■ **Directions for this task**:
Each line from the one containing "Wrap output in <instances>...</instances>. mask" through the end of the entries below must be output exactly; no other line belongs.

Data extracted from a collection
_ _ _ _
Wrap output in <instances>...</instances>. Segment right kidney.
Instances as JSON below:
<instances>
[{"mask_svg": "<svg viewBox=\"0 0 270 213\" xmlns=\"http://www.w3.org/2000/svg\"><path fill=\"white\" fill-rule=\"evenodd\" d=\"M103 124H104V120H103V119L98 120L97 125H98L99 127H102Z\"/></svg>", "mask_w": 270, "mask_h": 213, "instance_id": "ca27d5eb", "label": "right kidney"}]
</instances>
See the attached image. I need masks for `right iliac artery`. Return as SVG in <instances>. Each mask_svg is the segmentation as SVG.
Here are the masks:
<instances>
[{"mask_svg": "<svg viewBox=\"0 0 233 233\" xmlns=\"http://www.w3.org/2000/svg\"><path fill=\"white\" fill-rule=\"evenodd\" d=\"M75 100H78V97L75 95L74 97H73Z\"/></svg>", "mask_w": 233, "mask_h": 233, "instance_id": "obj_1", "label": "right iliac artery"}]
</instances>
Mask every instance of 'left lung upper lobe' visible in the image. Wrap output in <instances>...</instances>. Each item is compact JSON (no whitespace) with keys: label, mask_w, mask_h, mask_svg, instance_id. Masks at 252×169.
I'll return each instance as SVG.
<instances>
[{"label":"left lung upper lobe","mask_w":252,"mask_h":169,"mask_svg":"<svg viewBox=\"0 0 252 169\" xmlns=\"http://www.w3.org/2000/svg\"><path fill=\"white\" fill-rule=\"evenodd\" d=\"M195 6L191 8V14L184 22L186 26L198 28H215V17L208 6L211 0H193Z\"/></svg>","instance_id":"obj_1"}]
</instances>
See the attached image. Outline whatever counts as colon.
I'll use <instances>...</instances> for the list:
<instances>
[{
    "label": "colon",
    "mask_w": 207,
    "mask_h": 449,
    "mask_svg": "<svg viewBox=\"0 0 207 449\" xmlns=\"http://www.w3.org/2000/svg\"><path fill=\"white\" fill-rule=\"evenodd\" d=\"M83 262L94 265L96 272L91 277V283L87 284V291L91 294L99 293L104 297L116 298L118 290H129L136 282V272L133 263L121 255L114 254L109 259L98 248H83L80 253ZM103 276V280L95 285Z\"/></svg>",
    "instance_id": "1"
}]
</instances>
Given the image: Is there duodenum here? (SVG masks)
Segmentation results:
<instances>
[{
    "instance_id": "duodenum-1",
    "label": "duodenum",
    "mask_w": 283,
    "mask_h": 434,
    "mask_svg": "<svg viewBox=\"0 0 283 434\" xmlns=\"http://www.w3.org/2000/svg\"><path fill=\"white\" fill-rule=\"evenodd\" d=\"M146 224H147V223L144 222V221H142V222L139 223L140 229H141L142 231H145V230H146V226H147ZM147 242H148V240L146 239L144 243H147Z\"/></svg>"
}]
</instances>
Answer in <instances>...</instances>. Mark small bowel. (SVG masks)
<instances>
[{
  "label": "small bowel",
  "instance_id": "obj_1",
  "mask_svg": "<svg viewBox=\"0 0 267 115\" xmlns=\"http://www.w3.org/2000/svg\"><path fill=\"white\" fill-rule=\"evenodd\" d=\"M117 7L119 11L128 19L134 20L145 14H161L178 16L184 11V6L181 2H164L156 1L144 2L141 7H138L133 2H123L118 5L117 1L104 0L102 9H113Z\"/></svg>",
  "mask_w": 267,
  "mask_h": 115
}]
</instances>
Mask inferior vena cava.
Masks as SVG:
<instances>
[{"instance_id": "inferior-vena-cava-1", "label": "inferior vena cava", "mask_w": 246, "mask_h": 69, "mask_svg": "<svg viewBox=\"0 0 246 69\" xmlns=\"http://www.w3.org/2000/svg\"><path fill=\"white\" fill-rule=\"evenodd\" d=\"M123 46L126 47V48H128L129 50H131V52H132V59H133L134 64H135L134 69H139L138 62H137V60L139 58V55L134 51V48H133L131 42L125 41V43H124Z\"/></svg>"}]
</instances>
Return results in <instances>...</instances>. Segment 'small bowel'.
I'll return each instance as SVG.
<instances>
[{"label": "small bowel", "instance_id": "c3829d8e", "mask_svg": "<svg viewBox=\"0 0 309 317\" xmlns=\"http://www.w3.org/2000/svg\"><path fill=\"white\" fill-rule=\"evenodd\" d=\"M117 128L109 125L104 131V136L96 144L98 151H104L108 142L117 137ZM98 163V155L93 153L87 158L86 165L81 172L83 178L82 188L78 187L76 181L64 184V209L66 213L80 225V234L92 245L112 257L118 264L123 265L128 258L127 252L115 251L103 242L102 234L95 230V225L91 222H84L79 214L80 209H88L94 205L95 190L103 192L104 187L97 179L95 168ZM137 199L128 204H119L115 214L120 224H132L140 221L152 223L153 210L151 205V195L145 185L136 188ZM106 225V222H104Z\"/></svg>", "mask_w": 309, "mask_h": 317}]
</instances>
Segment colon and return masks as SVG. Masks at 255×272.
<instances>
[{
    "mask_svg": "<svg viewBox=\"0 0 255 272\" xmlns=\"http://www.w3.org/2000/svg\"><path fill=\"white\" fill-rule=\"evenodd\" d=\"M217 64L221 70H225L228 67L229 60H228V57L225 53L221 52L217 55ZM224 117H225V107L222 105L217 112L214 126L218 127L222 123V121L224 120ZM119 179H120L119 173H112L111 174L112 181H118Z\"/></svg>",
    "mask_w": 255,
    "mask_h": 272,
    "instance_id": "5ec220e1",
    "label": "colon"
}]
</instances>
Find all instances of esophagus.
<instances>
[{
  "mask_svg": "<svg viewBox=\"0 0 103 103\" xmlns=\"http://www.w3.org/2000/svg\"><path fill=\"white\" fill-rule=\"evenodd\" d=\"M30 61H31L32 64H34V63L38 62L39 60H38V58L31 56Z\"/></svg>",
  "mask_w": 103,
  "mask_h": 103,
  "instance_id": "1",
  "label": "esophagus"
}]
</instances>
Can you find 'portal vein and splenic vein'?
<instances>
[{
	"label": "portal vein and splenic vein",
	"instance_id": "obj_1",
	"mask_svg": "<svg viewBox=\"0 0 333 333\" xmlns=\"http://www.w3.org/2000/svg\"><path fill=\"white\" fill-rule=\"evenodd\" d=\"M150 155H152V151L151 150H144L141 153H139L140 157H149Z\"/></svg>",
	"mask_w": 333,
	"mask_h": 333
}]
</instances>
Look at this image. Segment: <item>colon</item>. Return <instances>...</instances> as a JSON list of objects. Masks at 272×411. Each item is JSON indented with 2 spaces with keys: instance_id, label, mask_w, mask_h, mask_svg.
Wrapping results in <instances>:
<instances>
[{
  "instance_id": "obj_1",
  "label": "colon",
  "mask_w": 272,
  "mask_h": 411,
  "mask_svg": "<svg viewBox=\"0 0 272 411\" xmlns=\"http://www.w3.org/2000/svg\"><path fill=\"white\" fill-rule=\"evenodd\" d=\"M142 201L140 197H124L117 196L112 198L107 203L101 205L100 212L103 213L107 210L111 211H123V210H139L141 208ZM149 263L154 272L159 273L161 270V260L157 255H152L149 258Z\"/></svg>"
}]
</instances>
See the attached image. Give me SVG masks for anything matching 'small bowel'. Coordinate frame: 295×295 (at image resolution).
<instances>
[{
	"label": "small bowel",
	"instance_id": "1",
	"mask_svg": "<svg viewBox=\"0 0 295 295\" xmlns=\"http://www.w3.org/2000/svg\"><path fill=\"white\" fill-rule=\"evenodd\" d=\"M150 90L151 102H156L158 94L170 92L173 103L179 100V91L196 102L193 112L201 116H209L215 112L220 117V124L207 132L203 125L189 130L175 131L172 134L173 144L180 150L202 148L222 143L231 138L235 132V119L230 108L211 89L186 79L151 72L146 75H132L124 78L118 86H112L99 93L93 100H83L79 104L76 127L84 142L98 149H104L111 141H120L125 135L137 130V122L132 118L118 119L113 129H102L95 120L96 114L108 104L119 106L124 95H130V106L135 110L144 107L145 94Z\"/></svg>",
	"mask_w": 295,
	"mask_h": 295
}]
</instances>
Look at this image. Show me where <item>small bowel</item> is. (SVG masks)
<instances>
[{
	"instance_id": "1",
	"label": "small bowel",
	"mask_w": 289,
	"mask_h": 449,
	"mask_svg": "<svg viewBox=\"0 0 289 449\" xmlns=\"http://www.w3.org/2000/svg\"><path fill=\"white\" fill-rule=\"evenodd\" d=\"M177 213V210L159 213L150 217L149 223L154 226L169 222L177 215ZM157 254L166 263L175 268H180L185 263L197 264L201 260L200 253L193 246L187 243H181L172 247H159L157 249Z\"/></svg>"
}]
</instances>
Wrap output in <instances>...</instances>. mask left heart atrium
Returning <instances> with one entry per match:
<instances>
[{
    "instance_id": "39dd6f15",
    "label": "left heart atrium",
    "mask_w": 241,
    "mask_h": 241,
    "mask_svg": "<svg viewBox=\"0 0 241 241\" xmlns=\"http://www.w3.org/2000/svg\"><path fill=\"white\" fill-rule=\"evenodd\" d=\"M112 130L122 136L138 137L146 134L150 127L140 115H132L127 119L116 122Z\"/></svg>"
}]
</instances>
_ _ _ _
■ **Answer to the problem**:
Wrap output in <instances>...</instances>. mask left heart atrium
Returning <instances> with one entry per match:
<instances>
[{
    "instance_id": "39dd6f15",
    "label": "left heart atrium",
    "mask_w": 241,
    "mask_h": 241,
    "mask_svg": "<svg viewBox=\"0 0 241 241\" xmlns=\"http://www.w3.org/2000/svg\"><path fill=\"white\" fill-rule=\"evenodd\" d=\"M112 130L122 136L138 137L146 134L150 127L140 115H132L127 119L116 122Z\"/></svg>"
}]
</instances>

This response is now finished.